Flemish media are overwhelmingly sympathetic in their coverage. The Dutch show little interest.

The Dutch aren’t sure what to make of Catalonia’s independence bid. Only in the last few days have their news media started paying attention to what’s happening in the region.

Flemish media are more interested. Maybe because they have pragmatically managed their differences with the French-speaking Walloons for decades and are wondering why the Catalans and Spanish can’t do the same?

Dutch indifference

You might expect the Dutch could sympathize with a people yearning to be free of Spanish rule, but aside from my own op-ed in the NRC newspaper this week (in which I argue Rajoy’s intransigence has radicalized the independence movement), there hasn’t been a lot of analysis or opinion.

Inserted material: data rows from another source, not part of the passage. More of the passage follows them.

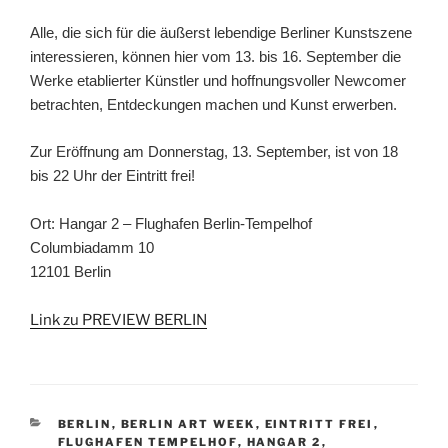
Alle, die sich für die äußerst lebendige Berliner Kunstszene
interessieren, können hier vom 13. bis 16. September die
Werke etablierter Künstler und hoffnungsvoller Newcomer
betrachten, Entdeckungen machen und Kunst erwerben.
Zur Eröffnung am Donnerstag, 13. September, ist von 18
bis 22 Uhr der Eintritt frei!
Ort: Hangar 2 – Flughafen Berlin-Tempelhof
Columbiadamm 10
12101 Berlin
Link zu PREVIEW BERLIN
KATEGORIEN
BERLIN
,
BERLIN ART WEEK
,
EINTRITT FREI
,
FLUGHAFEN TEMPELHOF
,
HANGAR 2
,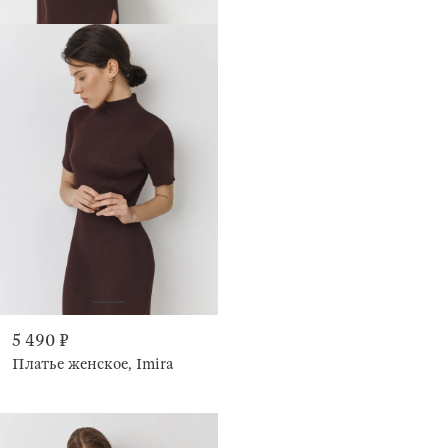
5 490 ₽
Платье женское, Imira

The national broadcaster NOS is providing daily updates of the situation, but they are matter-of-fact. Although their correspondent in Spain, Rop Zoutberg, does wonder in one story if Mariano Rajoy was wise to choose repression:

It’s the separatists who are helped by the heavy-handed intervention of the Spanish police, because it only aggravates the Catalans.

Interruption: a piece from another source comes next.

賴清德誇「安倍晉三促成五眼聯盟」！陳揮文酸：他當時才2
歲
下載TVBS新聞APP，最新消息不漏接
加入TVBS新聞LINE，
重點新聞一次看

Most of the major newspaper coverage has been neutral.

Flemish sympathies

The view could scarcely be more different from Flanders.

There, the regional prime minister, Geert Bourgeois, has criticized Spain’s “political and legal show of force” and called for international mediation.

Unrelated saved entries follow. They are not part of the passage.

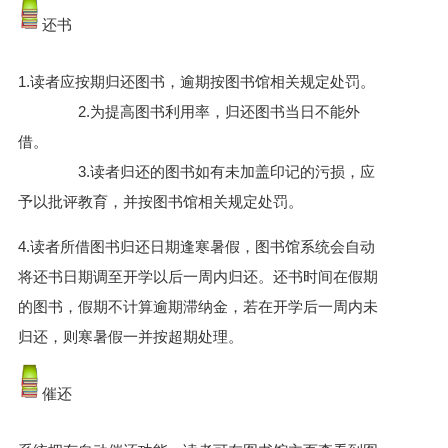
还书
1.读者应按期归还图书，逾期按图书馆相关规定处罚。
2.为提高图书利用率，归还图书当日不能外
借。
3.读者归还的图书如有未加盖印记的污损，应
予以批评教育，并按图书馆相关规定处罚。
4.读者所借图书归还日期逢寒暑假，图书馆系统会自动
将还书日期调至开学以后一周内归还。还书时间在假期
的图书，假期不计算逾期滞纳金，若在开学后一周内未
归还，则寒暑假一并按超期处理。
催还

Mark Demesmaeker, a European lawmaker for the ruling Flemish nationalist party, wonders in an op-ed for Knack magazine why the EU will censure Hungary and Poland for their antidemocratic policies but not take Spain to task.

The European Commission … is allowing a tsunami of Spanish lawsuits, fearful of the consequences of a tsunami of Catalan democracy.

The Flemish newspaper De Morgen is among the most sympathetic. One of its editors, Bart Eeckhout, writes that Spain seems determined to relive the trauma of the Franco era. Pedro Brugada calls on Europe to stop Spain’s attempts to circumvent democracy.

A more nuanced take comes from Bart Haeck. He argues in the business daily De Tijd that while Spain is adding fuel to the fire, the Catalans have not thought their secession plan through:

What’s happening in Catalonia is a reckless political adventure that brings to mind the worst moments of the Brexit campaign.